NorthWest Biotherapeutics Inc (NWBO)

[sentiment_stocks]

So
• we agree that the sampling from the article you referenced is small.

• we agree that we don’t have any criteria to compare that small sample to the DCVax patients other than some of them were methylated and some were not (we don’t even know the numbers on that) and that they all had GBM.

I’m obviously not sure how they intend to build the comparison control arms from the “concurrent and COMPARABLE (capped again for emphasis, lol)” trials - whether it will be matching patient for patient by age, sex, meth status, IDH status, K-scores, etc. - or if they intend to just compare the entire control group of selected trials to the DCVax-L treatment. It’ll be interesting to see how those comparisons are presented. I think it’s premature, however, that you disagree that they will be comparable, seeing as the data has not even been presented yet. Why not set your confirmation bias aside for a spell and see how this all sorts itself out, before you chose to disagree?

I have no idea why LL chose to stop the curve at 36 months. I’m curious. For what reasons do you think she/they did?

As for mentioning filing BLAs, Management indicated in their 2nd quarter 2020 Q that they were expanding their agreements with other KOLs who would play integral parts in helping the company prepare these applications. Apparently, reimbursements appear to be dependent into reaching milestones, so one would think these same KOLs would probably have a vested interest in seeing that the BLAs are filed.

Item 5. Other Information
Consulting Agreements
The Company is in the process of entering into expanded agreements with certain Scientific Advisory Board members and certain other key consultants whom the Company anticipates will play important roles in helping the Company prepare for potential applications for regulatory approvals of the DCVax-L product. The agreements are being negotiated around structures that are contingent upon major milestones and will provide substantial incentive compensation.
https://www.sec.gov/ix?doc=/Archives/edgar/data/1072379/000110465920092797/nwbo-20200630x10q.htm

You may have done a quick search on using external control patients (in the K, I assume), but I did an even longer review on the December 2019 FDA guidance for Demonstrating Substantial Evidence of Effectiveness for Human Drug and Biological Products Guidance for Industry. After looking at it very closely, I would have to disagree with you and suggest that the FDA is signaling their willingness to consider ECTs in certain trial settings.
https://www.fda.gov/media/133660/download

They indicate they are willing to do so for diseases with high and predictable mortality in rare diseases, and GBM thoroughly fits that description.
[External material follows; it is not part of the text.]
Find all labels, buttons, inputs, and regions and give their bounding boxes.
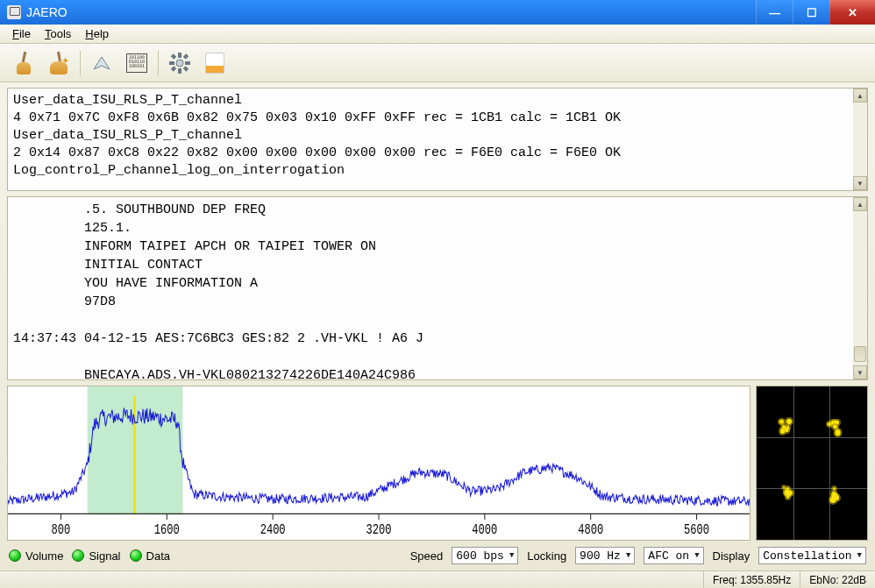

In fact, despite the limitations, the FDA believes that strong support for effectiveness can emerge when these four criteria are met.
(1) the natural history of a disease is well defined,
(2) the external control population is very similar to that of the treatment group,
(3) concomitant treatments that affect the primary endpoint are not substantially different between the external control population and the trial population, and
(4) the results provide compelling evidence of a change in the established progression of disease.

I think that GBM and the DCVax-L trial meet those four criteria. The FDA also makes the point that approval decisions for any drug also centers around whether the safety of a drug, and whether its risk outweigh its benefits. Since there is little to no risk to be had by taking DCVax-L, that metric should weigh significantly in favor of a DCVax-L approval.

But as for your opinion that there is “no chance in hell” for an RA allowance of the ECTs, it is simply that, your own opinion. I thank you for sharing it with us, and I wouldn’t expect anything less coming from you and exwannabe, so no surprise there.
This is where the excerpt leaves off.